Lines with the word "startActivityAndWait" in them are the ones to copy from the records.
==================================================
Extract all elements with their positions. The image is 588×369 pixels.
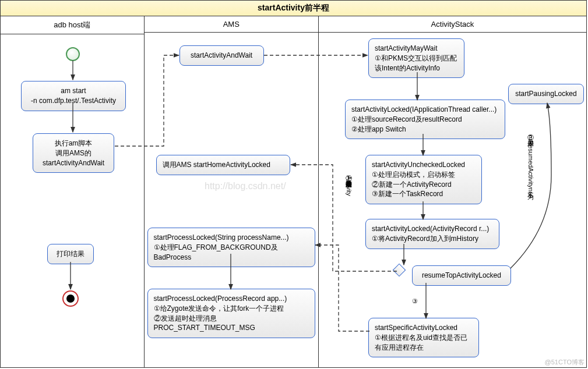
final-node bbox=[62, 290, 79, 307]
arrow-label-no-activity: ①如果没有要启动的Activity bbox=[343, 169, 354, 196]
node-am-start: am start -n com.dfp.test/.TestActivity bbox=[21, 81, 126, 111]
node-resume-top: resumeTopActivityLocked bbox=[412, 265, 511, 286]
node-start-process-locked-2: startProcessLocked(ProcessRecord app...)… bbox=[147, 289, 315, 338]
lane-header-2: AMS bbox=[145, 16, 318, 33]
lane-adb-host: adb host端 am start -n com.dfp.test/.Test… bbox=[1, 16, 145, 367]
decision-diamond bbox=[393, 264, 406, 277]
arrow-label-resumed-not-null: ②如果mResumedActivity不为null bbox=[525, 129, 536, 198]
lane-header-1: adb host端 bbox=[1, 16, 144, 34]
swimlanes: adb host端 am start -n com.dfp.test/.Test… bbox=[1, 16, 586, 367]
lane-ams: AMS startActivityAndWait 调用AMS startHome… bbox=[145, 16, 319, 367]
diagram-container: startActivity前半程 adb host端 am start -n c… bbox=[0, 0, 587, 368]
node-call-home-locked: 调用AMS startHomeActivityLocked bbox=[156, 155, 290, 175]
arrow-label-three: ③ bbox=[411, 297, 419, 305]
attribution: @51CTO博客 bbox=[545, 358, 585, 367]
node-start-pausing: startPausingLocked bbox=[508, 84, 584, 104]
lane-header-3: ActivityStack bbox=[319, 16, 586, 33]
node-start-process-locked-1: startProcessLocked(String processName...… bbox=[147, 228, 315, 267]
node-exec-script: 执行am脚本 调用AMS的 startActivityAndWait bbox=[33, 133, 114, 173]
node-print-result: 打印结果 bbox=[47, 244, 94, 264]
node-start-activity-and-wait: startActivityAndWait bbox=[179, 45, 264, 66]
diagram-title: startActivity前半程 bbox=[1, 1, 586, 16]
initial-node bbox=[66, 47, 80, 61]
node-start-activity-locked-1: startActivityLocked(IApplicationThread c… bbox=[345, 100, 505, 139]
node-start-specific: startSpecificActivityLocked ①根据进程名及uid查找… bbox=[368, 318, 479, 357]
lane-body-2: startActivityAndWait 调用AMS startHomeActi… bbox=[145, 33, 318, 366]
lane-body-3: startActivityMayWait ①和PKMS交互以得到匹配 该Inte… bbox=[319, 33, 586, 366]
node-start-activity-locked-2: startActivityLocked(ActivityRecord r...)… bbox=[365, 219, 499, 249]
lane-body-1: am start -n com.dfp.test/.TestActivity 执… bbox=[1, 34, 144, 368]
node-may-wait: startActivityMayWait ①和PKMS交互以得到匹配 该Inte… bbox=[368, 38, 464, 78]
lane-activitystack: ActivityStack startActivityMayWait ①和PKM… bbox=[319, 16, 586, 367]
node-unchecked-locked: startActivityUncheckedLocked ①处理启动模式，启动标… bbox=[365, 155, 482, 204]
==================================================
Written solution –
lane-ams: AMS startActivityAndWait 调用AMS startHome… bbox=[145, 16, 319, 367]
node-exec-script: 执行am脚本 调用AMS的 startActivityAndWait bbox=[33, 133, 114, 173]
node-start-activity-and-wait: startActivityAndWait bbox=[179, 45, 264, 66]
lane-body-2: startActivityAndWait 调用AMS startHomeActi… bbox=[145, 33, 318, 366]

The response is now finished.